Search code examples
neo4jcypherneo4j-apoc

Neo4J Graph Cypher Query - Formula Relationship Traversal


This graph model represents BusinessRule nodes (formulas) and ChartField nodes (values). A BusinessRule node will have "USES" relationships with ChartField nodes that are parameters for the BusinessRule formula. The BusinessRule will have 1 "OUTPUTS" relationship to a ChartField node that is the target of the BusinessRule calculation.

I am attempting to return all ChartField and BusinessRule nodes that could either be impacted by a change in an in initial ChartField node value or would be required by a BusinessRule to perform the calculation. With this in mind, we would always start with a ChartField node.

I have the following cypher query:

MATCH (start:ChartField {Id: '2025-BUDGET-11058201'})
CALL apoc.path.expandConfig(start, {
    relationshipFilter: "USES|OUTPUTS>",
    labelFilter: ">BusinessRule|>ChartField",
    uniqueness: "NODE_GLOBAL"
}) YIELD path
RETURN path;

There are two types of node types

  1. ChartField
  2. BusinessRule

The query will always start by matching on a ChartField node. In this case it is matching on the "Tours Taken" ChartField node.

The Problem

I need the cypher to return any BusinessRule node connected to the initial ChartField node that is matched, and I need any ChartFiefld node that is either an OUTPUT or a USES relationship to the BusinessRule nodes.

I also need to continue to traverse the relationships, so that if an ChartField node is related to the initial BusinessRule node via a "OUTPUTS" relationship, but also is related to a different BusinessRule node via a "USES" relationship, that we continue to work down that dependency and find the next level of BusinessRules and ChartField nodes.

This query mostly accomplsihes this. But what I want to avoid: I don't need additional BusinessRule nodes or its connected ChartField nodes unless the relationship is "OUTPUTS".

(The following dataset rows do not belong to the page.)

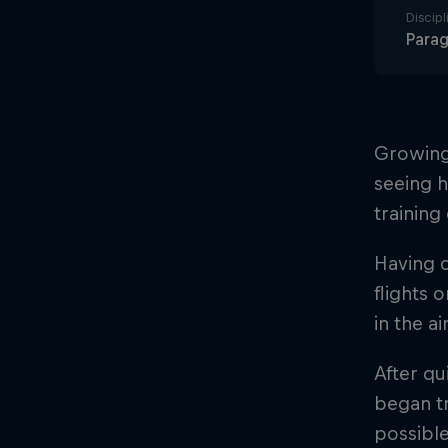
Discipl
Parag
Growing 
seeing h
training
Having c
flights o
in the a
After qu
began tr
possible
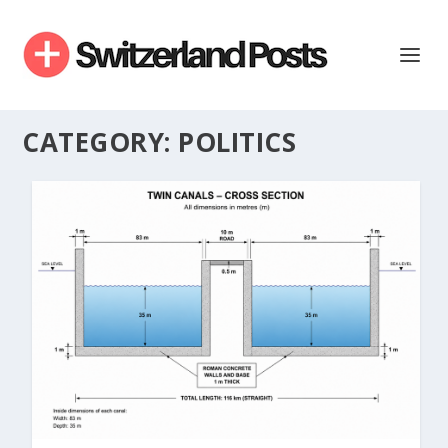
CATEGORY:
POLITICS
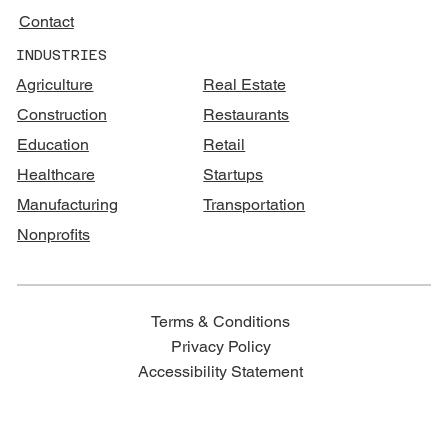
Contact
INDUSTRIES
Agriculture
Real Estate
Construction
Restaurants
Education
Retail
Healthcare
Startups
Manufacturing
Transportation
Nonprofits
Terms & Conditions
Privacy Policy
Accessibility Statement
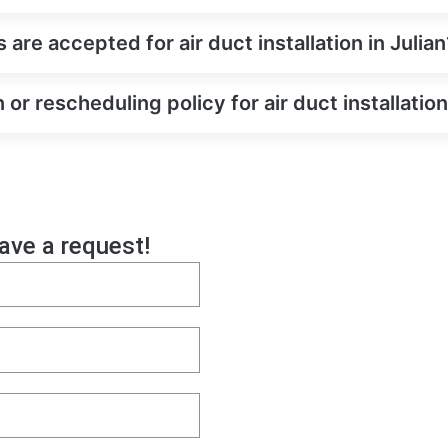
e accepted for air duct installation in Julian
 or rescheduling policy for air duct installation
eave a request!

You can see from the graph below where I have crossed out in red. Those nodes shouldn't be returned. While the "Contract %" node is necessary because I need it for the calculation, because that relationship to its BusinessRule node isn't "OUTPUTS", I don't need to find any other BusinessRule nodes that the "Contract %" ChartField node may be tied to.

I know this is a bit winded. But I want to start with that "Tours Taken" ChartField node, and return everything that is seen in the image below, except what i have crossed out.

Output from initial cypher


Solution

  • Although your apoc example returns the paths, you state that you just want the nodes, so I will go with that in the following.

    To match your rules, it is easiest to gather the BusinessRule nodes with a quantified path pattern in one MATCH clause, and then gather the ChartField nodes linked to those BusinessRules nodes in a second MATCH:

    MATCH (start:ChartField {Id: '2025-BUDGET-11058201'})<-[:USES]-(:BusinessRule)
          ( ()-[:OUTPUTS]->(:ChartField)<-[:USES]-(:BusinessRule) )* 
          (br)
    WITH DISTINCT br
    WITH [br] + 
        COLLECT {
            WITH br
            MATCH (br)-[:OUTPUTS|USES]-(cf:ChartField)
            RETURN cf 
        } AS nodes
    UNWIND nodes as node
    RETURN DISTINCT node
    

    The COLLECT is there to enable the UNWIND and RETURN DISTINCT to return each node once and in a separate row.